Earlier today, Giuliani, at an event in Tel Aviv, said he doesn't respect Clifford because of her career in the adult film business.
I respect women – beautiful women and women with value – but a woman who sells her body for sexual exploitation I don’t respect. Someone who sells his or her body for money has no good name.
"I respect all human beings. I even have to respect criminals. But I'm sorry, I don't respect a porn star the way I respect a career woman or a woman of substance or a woman who has great respect for herself as a woman and as a person and isn't going to sell her body for sexual exploitation," Giuliani continued.
"So, Stormy, you want to bring a case, let me cross-examine you," he added.
Giuliani's statements prompted Kelly to expose his double standard due to his employment under President Trump, whom he is defending against allegations of collusion related to Special Counsel Robert Mueller's investigation into Russian interference in the 2016 presidential election.
Perhaps most damningly, Kelly used Giuliani's association with First Lady Melania Trump to highlight his hypocrisy. Kelly pointed to the First Lady's past as a fashion model.

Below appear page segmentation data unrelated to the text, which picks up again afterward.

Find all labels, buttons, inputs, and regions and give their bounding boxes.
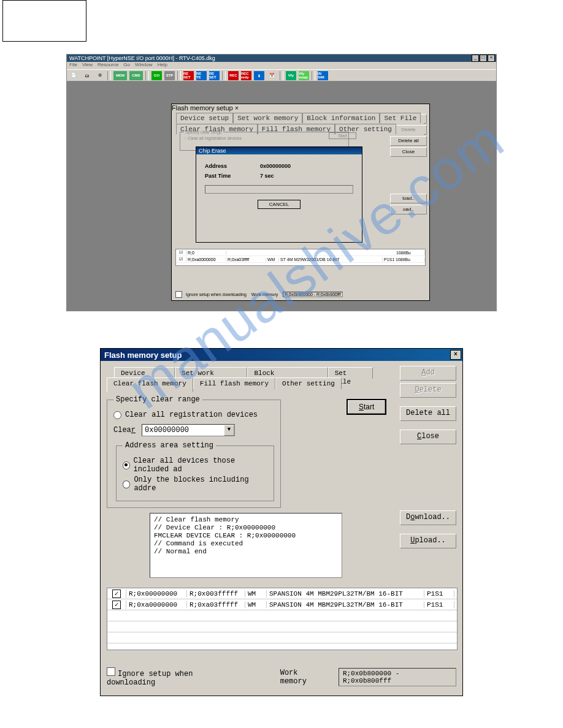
table-row: ✓ R;0x00000000 R;0x003fffff WM SPANSION … <box>107 588 457 599</box>
start-button[interactable]: Start <box>347 399 386 415</box>
work-memory-label: Work memory <box>280 669 329 686</box>
toolbar-rec[interactable]: REC <box>228 70 239 81</box>
bg-start-button[interactable]: Start <box>329 132 356 139</box>
bg-delete-all-button[interactable]: Delete all <box>390 136 427 146</box>
upload-button[interactable]: Upload.. <box>400 534 456 548</box>
toolbar-vfy[interactable]: Vfy <box>285 70 297 81</box>
dialog-close-button[interactable]: × <box>450 350 461 360</box>
log-output: // Clear flash memory // Device Clear : … <box>150 513 342 578</box>
toolbar-btn-2[interactable]: 🗂 <box>81 70 93 81</box>
download-button[interactable]: Download.. <box>400 510 456 525</box>
bg-close-button[interactable]: Close <box>390 147 427 157</box>
specify-clear-range-group: Specify clear range Clear all registrati… <box>107 395 281 508</box>
flash-memory-setup-dialog: Flash memory setup × Device setup Set wo… <box>100 348 463 696</box>
toolbar-btn-1[interactable]: 📄 <box>68 70 80 81</box>
dialog-tabs: Device setup Set work memory Block infor… <box>107 367 373 392</box>
device-table: ✓ R;0x00000000 R;0x003fffff WM SPANSION … <box>107 588 458 650</box>
work-memory-value: R;0x0b800000 - R;0x0b800fff <box>339 668 456 686</box>
modal-title: Chip Erase <box>196 147 362 154</box>
menu-file[interactable]: File <box>69 62 77 69</box>
bg-tab-setfile[interactable]: Set File <box>380 113 421 123</box>
add-button[interactable]: Add <box>400 366 456 381</box>
progress-bar <box>205 185 353 194</box>
row2-checkbox[interactable]: ✓ <box>112 601 121 609</box>
close-button[interactable]: × <box>488 55 495 62</box>
bg-device-list: ☑ R;0 168itBu ☑ R;0xa0000000 R;0xa03ffff… <box>175 249 426 266</box>
tab-fill-flash[interactable]: Fill flash memory <box>193 377 275 389</box>
table-row: ✓ R;0xa0000000 R;0xa03fffff WM SPANSION … <box>107 599 457 610</box>
bg-footer: Ignore setup when downloading Work memor… <box>175 291 426 298</box>
toolbar-blue1[interactable]: ⬇ <box>253 70 265 81</box>
app-titlebar: WATCHPOINT [HyperNSE I/O port 0000H] - R… <box>67 55 496 62</box>
dialog-title: Flash memory setup <box>104 351 182 360</box>
bg-upload-button[interactable]: oad.. <box>390 205 427 214</box>
toolbar-mem[interactable]: MEM <box>113 70 128 81</box>
bg-row-2: ☑ R;0xa0000000 R;0xa03fffff WM ST 4M M29… <box>176 256 425 263</box>
tab-other-setting[interactable]: Other setting <box>275 377 342 389</box>
toolbar-recrdy[interactable]: REC redy <box>240 70 252 81</box>
toolbar-stop[interactable]: STP <box>164 70 175 81</box>
delete-button[interactable]: Delete <box>400 383 456 398</box>
app-title: WATCHPOINT [HyperNSE I/O port 0000H] - R… <box>69 55 215 62</box>
toolbar-vfyswap[interactable]: Vfy swap <box>298 70 310 81</box>
toolbar-rete[interactable]: RE TE <box>196 70 207 81</box>
menu-window[interactable]: Window <box>135 62 152 69</box>
bg-tab-device[interactable]: Device setup <box>176 113 233 123</box>
bg-tab-workmem[interactable]: Set work memory <box>233 113 302 123</box>
menu-resource[interactable]: Resource <box>98 62 118 69</box>
dropdown-arrow-icon[interactable]: ▼ <box>224 425 234 436</box>
toolbar-insim[interactable]: IN SIM <box>317 70 329 81</box>
toolbar-cal[interactable]: 📅 <box>266 70 278 81</box>
toolbar-reset[interactable]: RE SET <box>183 70 194 81</box>
minimize-button[interactable]: _ <box>472 55 479 62</box>
page-corner-box <box>2 0 86 42</box>
bgwin-title: Flash memory setup <box>172 104 233 112</box>
desktop-window: WATCHPOINT [HyperNSE I/O port 0000H] - R… <box>66 54 497 311</box>
cancel-button[interactable]: CANCEL <box>258 200 301 209</box>
radio-clear-all[interactable]: Clear all registration devices <box>113 411 274 419</box>
toolbar-reset2[interactable]: RE SET <box>209 70 220 81</box>
delete-all-button[interactable]: Delete all <box>400 406 456 421</box>
menu-view[interactable]: View <box>82 62 93 69</box>
bgwin-titlebar: Flash memory setup × <box>172 104 429 112</box>
bg-download-button[interactable]: load.. <box>390 194 427 203</box>
bgwin-close[interactable]: × <box>235 104 239 112</box>
toolbar-cmd[interactable]: CMD <box>129 70 144 81</box>
toolbar: 📄 🗂 ⚙ MEM CMD GO STP RE SET RE TE RE SET… <box>67 69 496 82</box>
menu-go[interactable]: Go <box>123 62 130 69</box>
toolbar-go[interactable]: GO <box>151 70 163 81</box>
toolbar-btn-3[interactable]: ⚙ <box>94 70 105 81</box>
bg-row-1: ☑ R;0 168itBu <box>176 249 425 256</box>
radio-clear-all-devices[interactable]: Clear all devices those included ad <box>123 457 267 474</box>
row1-checkbox[interactable]: ✓ <box>112 590 121 598</box>
maximize-button[interactable]: □ <box>480 55 487 62</box>
chip-erase-dialog: Chip Erase Address0x00000000 Past Time7 … <box>196 146 362 243</box>
menubar: File View Resource Go Window Help <box>67 62 496 69</box>
clear-address-combo[interactable]: 0x00000000 ▼ <box>142 424 235 436</box>
dialog-footer: Ignore setup when downloading Work memor… <box>107 667 456 687</box>
radio-only-blocks[interactable]: Only the blockes including addre <box>123 476 267 493</box>
menu-help[interactable]: Help <box>157 62 167 69</box>
clear-label: Clear <box>113 426 136 434</box>
ignore-setup-checkbox[interactable]: Ignore setup when downloading <box>107 667 246 687</box>
close-button[interactable]: Close <box>400 430 456 444</box>
address-area-setting-group: Address area setting Clear all devices t… <box>116 441 274 501</box>
tab-clear-flash[interactable]: Clear flash memory <box>107 377 193 392</box>
bg-tab-block[interactable]: Block information <box>302 113 380 123</box>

“The notion that he respects women of substance, ‘a woman who won’t sell her body for sexual exploitation,'” Kelly said.
She continued:
So, Melania Trump is classy and gorgeous and I really admire her. But she has posed nude for GQ magazine back in 2000. And so to suggest that Trump would never respect, and that Giuliani wouldn’t respect, anybody who's ever sold her body for sexual exploitation — I’m not comparing the two, posing nude is not the same as being a porn star. But, come on!Being an adult film star does not make you a liar.

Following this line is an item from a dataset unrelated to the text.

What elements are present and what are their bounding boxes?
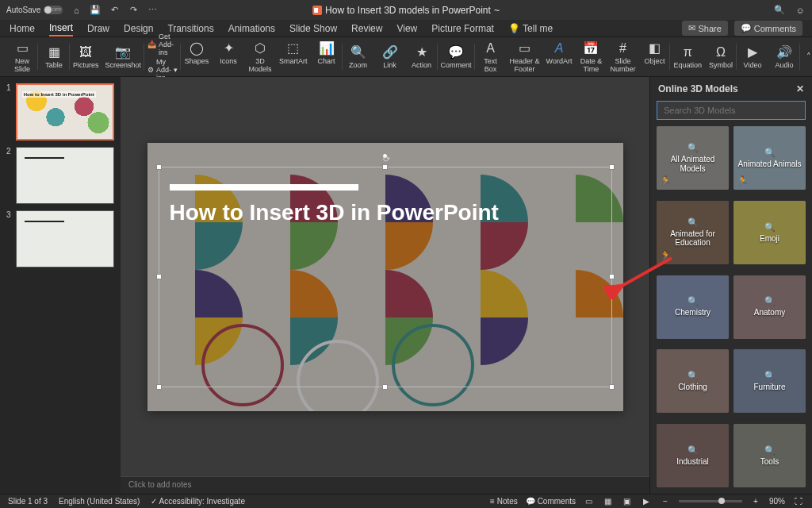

Giuliani's statements were also condemned by Michael Avenatti, who is representing Clifford. Avenatti called Giuliani an "absolute, disgusting pig" and demanded President Trump fire him "immediately."

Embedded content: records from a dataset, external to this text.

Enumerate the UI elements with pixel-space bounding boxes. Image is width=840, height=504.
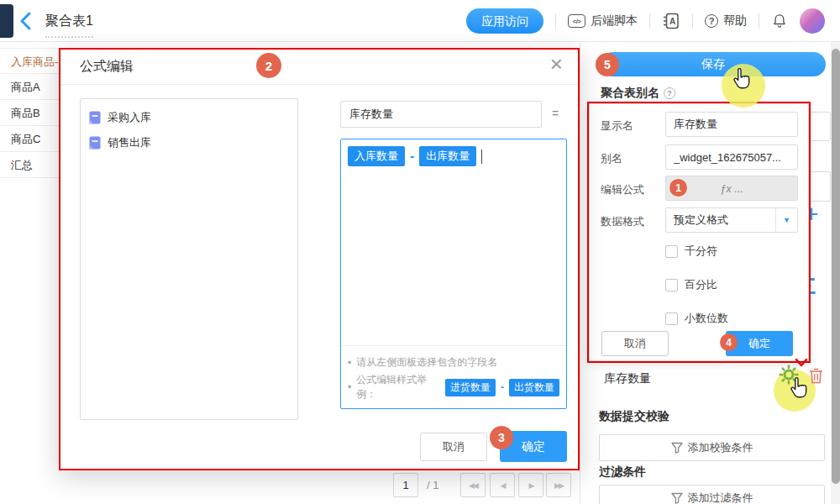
modal-cancel-button[interactable]: 取消 [420, 433, 487, 461]
prev-page-icon: ◀ [501, 481, 505, 490]
checkbox-icon [665, 312, 678, 325]
last-page-button[interactable]: ▶▶ [546, 473, 571, 497]
alias-section-title: 聚合表别名 ? [601, 86, 675, 101]
notifications-button[interactable] [771, 12, 788, 30]
save-button[interactable]: 保存 [601, 52, 826, 76]
popup-cancel-button[interactable]: 取消 [601, 331, 669, 356]
divider [555, 13, 556, 29]
user-avatar[interactable] [800, 8, 825, 34]
back-chevron-icon [18, 11, 34, 31]
modal-title: 公式编辑 [80, 58, 134, 76]
percentage-checkbox[interactable]: 百分比 [665, 277, 717, 292]
scrollbar[interactable] [831, 42, 840, 504]
chevron-down-icon: ▼ [775, 208, 797, 232]
add-validation-label: 添加校验条件 [688, 440, 753, 455]
page-number: 1 [402, 479, 408, 491]
svg-text:A: A [669, 17, 675, 26]
add-validation-button[interactable]: 添加校验条件 [599, 434, 825, 461]
add-filter-label: 添加过滤条件 [688, 491, 753, 504]
code-icon: </> [568, 14, 585, 28]
data-format-label: 数据格式 [601, 214, 644, 229]
source-item-label: 采购入库 [108, 110, 151, 125]
display-name-input[interactable] [665, 112, 798, 137]
annotation-badge-5: 5 [596, 53, 619, 76]
source-item-sales-outbound[interactable]: 销售出库 [81, 130, 297, 155]
field-tag-inbound-qty[interactable]: 入库数量 [348, 146, 405, 166]
minus-operator: - [501, 381, 504, 393]
checkbox-icon [665, 279, 678, 291]
add-filter-button[interactable]: 添加过滤条件 [599, 485, 825, 504]
top-bar: 聚合表1 应用访问 </> 后端脚本 A ? 帮助 [0, 0, 840, 42]
field-tag-outbound-qty[interactable]: 出库数量 [419, 146, 476, 166]
alias-input[interactable] [665, 144, 798, 170]
annotation-badge-3: 3 [490, 426, 513, 449]
trash-icon[interactable] [809, 368, 823, 387]
app-screen: 聚合表1 应用访问 </> 后端脚本 A ? 帮助 [0, 0, 840, 504]
hint-line-2: • 公式编辑样式举例： 进货数量 - 出货数量 [348, 373, 559, 402]
next-page-button[interactable]: ▶ [518, 473, 543, 497]
equals-sign: = [552, 107, 559, 120]
close-icon[interactable]: × [550, 53, 563, 75]
sidebar-item-product-a[interactable]: 商品A [0, 74, 59, 100]
bullet: • [348, 357, 351, 369]
checkbox-label: 小数位数 [685, 311, 728, 326]
first-page-icon: ◀◀ [469, 481, 477, 490]
sidebar-item-inbound-product[interactable]: 入库商品- [0, 48, 59, 74]
next-page-icon: ▶ [529, 481, 533, 490]
source-item-purchase-inbound[interactable]: 采购入库 [81, 105, 297, 130]
form-doc-icon [89, 111, 101, 124]
backend-script-label: 后端脚本 [591, 13, 638, 29]
data-format-select[interactable]: 预定义格式 ▼ [665, 207, 798, 233]
hint-text: 公式编辑样式举例： [356, 373, 440, 402]
example-tag: 出货数量 [509, 379, 559, 396]
formula-edit-modal: 公式编辑 × 2 采购入库 销售出库 = [59, 48, 580, 470]
back-button[interactable] [18, 11, 35, 31]
filter-section-title: 过滤条件 [599, 465, 646, 480]
divider [692, 13, 693, 29]
hint-text: 请从左侧面板选择包含的字段名 [356, 355, 497, 370]
question-icon[interactable]: ? [664, 87, 675, 99]
scrollbar-thumb[interactable] [832, 49, 840, 484]
sidebar-item-product-b[interactable]: 商品B [0, 100, 59, 126]
example-tag: 进货数量 [445, 379, 496, 396]
checkbox-label: 百分比 [685, 277, 717, 292]
right-panel: 保存 5 聚合表别名 ? + Σ 显示名 别名 编辑公式 ƒx ... [580, 42, 840, 504]
minus-operator: - [410, 149, 414, 164]
bell-icon [771, 12, 788, 30]
contacts-button[interactable]: A [662, 12, 680, 30]
help-label: 帮助 [723, 13, 747, 29]
last-page-icon: ▶▶ [554, 481, 563, 490]
page-number-input[interactable]: 1 [393, 473, 418, 497]
sidebar-item-product-c[interactable]: 商品C [0, 126, 59, 152]
field-settings-popup: 显示名 别名 编辑公式 ƒx ... 1 数据格式 预定义格式 ▼ 千分符 百分… [589, 103, 809, 361]
backend-script-button[interactable]: </> 后端脚本 [568, 13, 638, 29]
text-caret [481, 150, 482, 164]
sidebar: 入库商品- 商品A 商品B 商品C 汇总 [0, 42, 59, 504]
fx-label: ƒx ... [720, 182, 743, 195]
annotation-badge-4: 4 [720, 333, 738, 351]
help-button[interactable]: ? 帮助 [705, 13, 747, 29]
formula-editor[interactable]: 入库数量 - 出库数量 • 请从左侧面板选择包含的字段名 • 公式编辑样式举例：… [340, 139, 567, 409]
divider [59, 84, 580, 85]
sidebar-item-summary[interactable]: 汇总 [0, 152, 59, 178]
formula-expression: 入库数量 - 出库数量 [341, 139, 566, 173]
contacts-icon: A [662, 12, 680, 30]
formula-name-input[interactable] [340, 101, 542, 128]
display-name-label: 显示名 [601, 118, 633, 134]
bullet: • [348, 381, 351, 393]
checkbox-label: 千分符 [685, 244, 717, 259]
field-source-list: 采购入库 销售出库 [80, 98, 298, 420]
alias-label: 别名 [601, 151, 622, 166]
prev-page-button[interactable]: ◀ [490, 473, 515, 497]
first-page-button[interactable]: ◀◀ [460, 473, 486, 497]
topbar-actions: 应用访问 </> 后端脚本 A ? 帮助 [466, 0, 825, 42]
form-doc-icon [89, 136, 101, 150]
app-access-button[interactable]: 应用访问 [466, 8, 543, 34]
cursor-icon [787, 376, 809, 403]
thousands-separator-checkbox[interactable]: 千分符 [665, 244, 717, 259]
cursor-icon [730, 67, 752, 94]
funnel-icon [671, 492, 683, 504]
divider [649, 13, 650, 29]
decimal-places-checkbox[interactable]: 小数位数 [665, 311, 728, 326]
source-item-label: 销售出库 [108, 135, 151, 150]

Speaking to MSNBC, Avenatti said that Giuliani's comments "show how ... out of touch he is with today's society, show what a pig he truly is, shows that he thinks he's above the law and above rebuke, and it shows that he must believe that this president will support him and back him for these outrageous comments against woman and my client."
"We cannot have men in positions of power basically making these statements against women," Avenatti added. "It doesn't matter what a women’s profession is. It has nothing to do with their credibility or whether they should be respected."
Giuliani has not retracted his statements.
"Why would I withdraw them?" he told NBC News. "You're going to tell me being involved in pornography isn't demeaning to women? I don't know, do you have a daughter?"
When asked whether his comments were intended to undermine Clifford's credibility, Giuliani said: "I don't have to undermine her credibility. She's done it by lying."
Michael Cohen has found himself at the center of the questions regarding a payment Clifford received from him as part of the non-disclosure agreement to keep her from discussing a sexual encounter with Trump back in 2006, while he was married to his current wife, Melania, and just a few months after Melania gave birth to their son, Barron. A separate lawsuit filed by Clifford contends that Cohen initiated a “bogus arbitration” hearing against her without notifying her beforehand, and a copy of the restraining order against Clifford confirms that the judge made a “one-party” ruling that did not require her to be notified.
Cohen has claimed that he paid Clifford out of his own pocket and that the president never reimbursed him for the settlement. But during a widely publicized 60 Minutes broadcast, Michael Avenatti presented documents showing that the payment was sent to Cohen at his Trump Tower location, and communicated through his official Trump Organization email, indicating that he made the payment on Trump’s behalf. Analysts have posited that the exchange of funds could well be an illegal campaign expenditure on Trump’s behalf.
Although Clifford never mentioned Cohen by name during her 60 Minutes appearance, that did not stop another attorney for Cohen from sending a cease-and-desist letter demanding that Clifford apologize for insinuating that his client was behind the threat she received.
“In truth, Mr. Cohen had absolutely nothing whatsoever to do with any such person or incident, and does not even believe that any such person exists, or that such incident ever occurred. You and your client’s false statements about Mr. Cohen accuse him of criminal conduct and constitute, among other claims, libel per se and intentional infliction of emotional distress,” the letter reads. “It would also appear that your statements of alleged criminal conduct are being made to obtain an advantage in a civil dispute, which is also improper.”
Clifford countersued for defamation after receiving the letter.